I've been thinking about what would happen if you tried to isomerize H4-CBD the way you would regular CBD. One would expect to simply obtain HHC and various variants thereof, depending on the reaction details, instead of d8/9-THC.

Then I took a closer look at the molecule and noticed that there is a difference other than the ring being hydrogenated. A carbon atom is missing from the position required for isomerization. Is this a problem? I hope some knowledgeable people can help me, I'm still a layman after so many years of "research" ^^'

 

[Skorpio]

That lack of a double bond will make acid catalyzed ring closure harder for sure. I view electronegative things like double bonds to be kind of like compressed springs, waiting to react with some preturbation (also nucleophiles). The lack of that will make this cannabinoid inert unless some lengthy bond migrations occur

 

[Skorpio]

Also not to double post (and to be extremely pedantic), H4 cbd isn't lacking a carbon atom, as much as it is lacking the double bond in normal cbd (so it actually has 1 extra hydrogen in that position).

 

[AlsoTapered]

That lack of a double bond will make acid catalyzed ring closure harder for sure. I view electronegative things like double bonds to be kind of like compressed springs, waiting to react with some preturbation (also nucleophiles). The lack of that will make this cannabinoid inert unless some lengthy bond migrations occur

Looks like a job for 'superbase' ;-)

 

[Skorpio]

Looks like a job for 'superbase' ;-)

You think that would be selective, and not prefer like a tertiary carbon or something a little more stable?

 

[AlsoTapered]

I'm sure it WOULD prefer to deprotonate a tertiary C but that will delocalize the protons of neighbouring carbons and of course it doesn't even take a superbase to deprotonate a phenol. But to form an ether with any C other than one of those on the tail of the T would induce ring-strain.

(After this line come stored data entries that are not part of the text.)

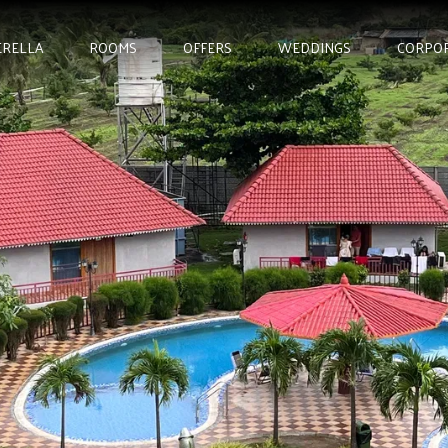
RELLA
ROOMS
OFFERS
WEDDINGS
CORPO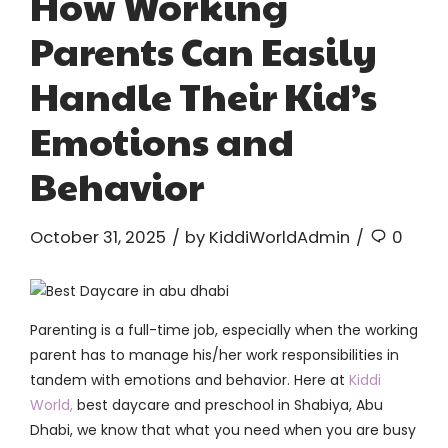
How Working
Parents Can Easily
Handle Their Kid’s
Emotions and
Behavior
October 31, 2025
by KiddiWorldAdmin
0
Parenting is a full-time job, especially when the working
parent has to manage his/her work responsibilities in
tandem with emotions and behavior. Here at
Kiddi
World,
best daycare and preschool in Shabiya, Abu
Dhabi, we know that what you need when you are busy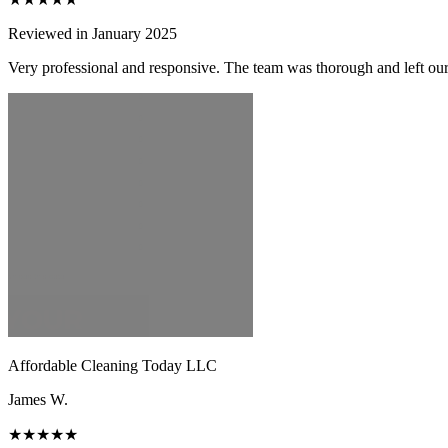
Reviewed in January 2025
Very professional and responsive. The team was thorough and left ou
Affordable Cleaning Today LLC
James W.
★★★★★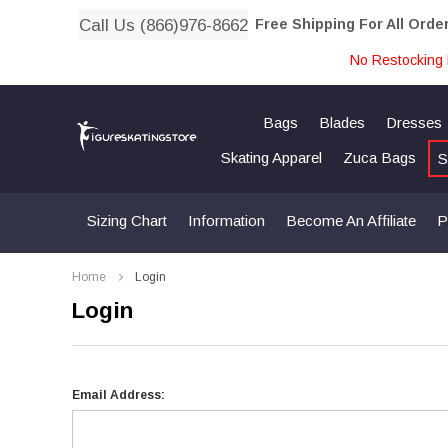
Call Us (866)976-8662
Free Shipping For All Orde
No Restocking 
Bags
Blades
Dresses
Skating Apparel
Zuca Bags
S
Sizing Chart
Information
Become An Affiliate
P
Home
Login
Login
Email Address: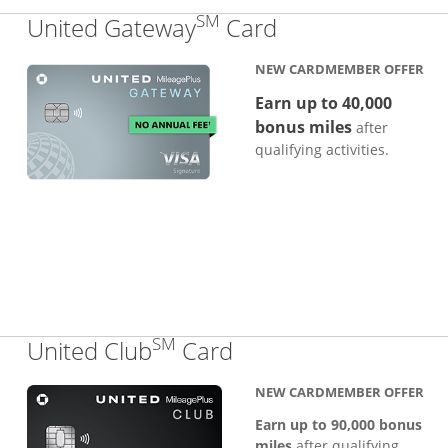
SM
Links to produc
United Gateway
Card
NEW CARDMEMBER OFFER
Earn up to 40,000
bonus miles
after
qualifying activities.
SM
Links to product pa
United Club
Card
NEW CARDMEMBER OFFER
Earn up to 90,000 bonus
miles
after qualifying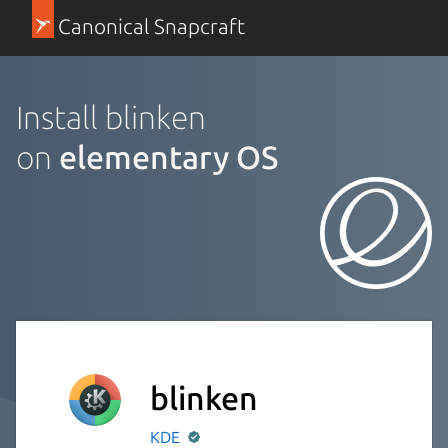
Canonical Snapcraft
Install blinken
on
elementary OS
blinken
KDE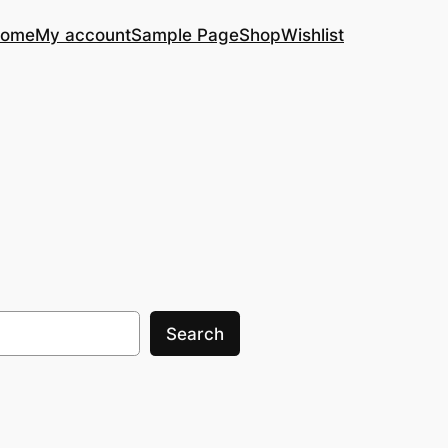
ome
My account
Sample Page
Shop
Wishlist
Search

It's something that would require quite a lot of calculation but it's also worth considering that superbases actually cover a lot of quite bulky compounds and the bulk can be used to limit what CAN be attacked.

I think it's possible to select a superbase that won't deprotonate the terminal C of a long alkyl and use of sufficient solvent bulk will minimize the intermolecular ether formation.

If it's got commercial potential, you can be sure that those who work in that narrow field will be carefully looking to see what is practical.